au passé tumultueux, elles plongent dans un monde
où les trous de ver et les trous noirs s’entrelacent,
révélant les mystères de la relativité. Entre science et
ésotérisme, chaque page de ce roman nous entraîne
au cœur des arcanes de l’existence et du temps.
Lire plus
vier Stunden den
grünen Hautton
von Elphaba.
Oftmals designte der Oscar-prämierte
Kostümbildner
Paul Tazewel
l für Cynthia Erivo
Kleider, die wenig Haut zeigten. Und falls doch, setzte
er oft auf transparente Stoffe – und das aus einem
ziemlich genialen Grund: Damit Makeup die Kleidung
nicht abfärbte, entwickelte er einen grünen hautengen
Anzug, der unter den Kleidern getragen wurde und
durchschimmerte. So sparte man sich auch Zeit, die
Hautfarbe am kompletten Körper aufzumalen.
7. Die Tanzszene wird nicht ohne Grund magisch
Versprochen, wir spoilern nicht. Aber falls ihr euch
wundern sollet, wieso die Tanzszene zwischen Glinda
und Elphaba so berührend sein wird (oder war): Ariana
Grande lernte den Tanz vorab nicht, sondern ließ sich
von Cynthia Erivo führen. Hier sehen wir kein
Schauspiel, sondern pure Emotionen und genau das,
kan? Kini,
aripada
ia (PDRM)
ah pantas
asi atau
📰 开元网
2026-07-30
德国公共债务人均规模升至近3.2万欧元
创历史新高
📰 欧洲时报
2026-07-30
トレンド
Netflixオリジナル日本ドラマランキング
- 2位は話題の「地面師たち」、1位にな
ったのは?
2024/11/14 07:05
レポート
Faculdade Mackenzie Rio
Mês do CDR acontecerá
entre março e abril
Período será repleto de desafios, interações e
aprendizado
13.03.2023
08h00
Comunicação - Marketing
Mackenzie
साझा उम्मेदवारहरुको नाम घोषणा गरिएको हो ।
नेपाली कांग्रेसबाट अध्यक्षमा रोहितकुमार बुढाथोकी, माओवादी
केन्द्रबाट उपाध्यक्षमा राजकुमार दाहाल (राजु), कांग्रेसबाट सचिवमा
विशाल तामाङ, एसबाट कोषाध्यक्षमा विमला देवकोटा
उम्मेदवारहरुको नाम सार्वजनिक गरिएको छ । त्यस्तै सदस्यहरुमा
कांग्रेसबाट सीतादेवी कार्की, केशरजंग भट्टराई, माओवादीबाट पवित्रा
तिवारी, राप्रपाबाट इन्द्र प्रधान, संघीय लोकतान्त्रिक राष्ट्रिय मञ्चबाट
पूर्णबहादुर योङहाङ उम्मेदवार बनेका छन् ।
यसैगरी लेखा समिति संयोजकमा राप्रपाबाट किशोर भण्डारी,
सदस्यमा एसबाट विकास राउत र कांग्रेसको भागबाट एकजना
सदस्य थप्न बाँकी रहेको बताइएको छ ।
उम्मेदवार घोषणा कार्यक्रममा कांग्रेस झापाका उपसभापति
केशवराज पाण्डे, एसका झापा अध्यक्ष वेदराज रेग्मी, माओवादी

§

Description of the task:
Every entry must be quoted exactly as it appears above.

Written response:
au passé tumultueux, elles plongent dans un monde
où les trous de ver et les trous noirs s’entrelacent,
révélant les mystères de la relativité. Entre science et
ésotérisme, chaque page de ce roman nous entraîne
au cœur des arcanes de l’existence et du temps.
Lire plus
vier Stunden den
grünen Hautton
von Elphaba.
Oftmals designte der Oscar-prämierte
Kostümbildner
Paul Tazewel
l für Cynthia Erivo
Kleider, die wenig Haut zeigten. Und falls doch, setzte
er oft auf transparente Stoffe – und das aus einem
ziemlich genialen Grund: Damit Makeup die Kleidung
nicht abfärbte, entwickelte er einen grünen hautengen
Anzug, der unter den Kleidern getragen wurde und
durchschimmerte. So sparte man sich auch Zeit, die
Hautfarbe am kompletten Körper aufzumalen.
7. Die Tanzszene wird nicht ohne Grund magisch
Versprochen, wir spoilern nicht. Aber falls ihr euch
wundern sollet, wieso die Tanzszene zwischen Glinda
und Elphaba so berührend sein wird (oder war): Ariana
Grande lernte den Tanz vorab nicht, sondern ließ sich
von Cynthia Erivo führen. Hier sehen wir kein
Schauspiel, sondern pure Emotionen und genau das,
kan? Kini,
aripada
ia (PDRM)
ah pantas
asi atau
📰 开元网
2026-07-30
德国公共债务人均规模升至近3.2万欧元
创历史新高
📰 欧洲时报
2026-07-30
トレンド
Netflixオリジナル日本ドラマランキング
- 2位は話題の「地面師たち」、1位にな
ったのは?
2024/11/14 07:05
レポート
Faculdade Mackenzie Rio
Mês do CDR acontecerá
entre março e abril
Período será repleto de desafios, interações e
aprendizado
13.03.2023
08h00
Comunicação - Marketing
Mackenzie
साझा उम्मेदवारहरुको नाम घोषणा गरिएको हो ।
नेपाली कांग्रेसबाट अध्यक्षमा रोहितकुमार बुढाथोकी, माओवादी
केन्द्रबाट उपाध्यक्षमा राजकुमार दाहाल (राजु), कांग्रेसबाट सचिवमा
विशाल तामाङ, एसबाट कोषाध्यक्षमा विमला देवकोटा
उम्मेदवारहरुको नाम सार्वजनिक गरिएको छ । त्यस्तै सदस्यहरुमा
कांग्रेसबाट सीतादेवी कार्की, केशरजंग भट्टराई, माओवादीबाट पवित्रा
तिवारी, राप्रपाबाट इन्द्र प्रधान, संघीय लोकतान्त्रिक राष्ट्रिय मञ्चबाट
पूर्णबहादुर योङहाङ उम्मेदवार बनेका छन् ।
यसैगरी लेखा समिति संयोजकमा राप्रपाबाट किशोर भण्डारी,
सदस्यमा एसबाट विकास राउत र कांग्रेसको भागबाट एकजना
सदस्य थप्न बाँकी रहेको बताइएको छ ।
उम्मेदवार घोषणा कार्यक्रममा कांग्रेस झापाका उपसभापति
केशवराज पाण्डे, एसका झापा अध्यक्ष वेदराज रेग्मी, माओवादी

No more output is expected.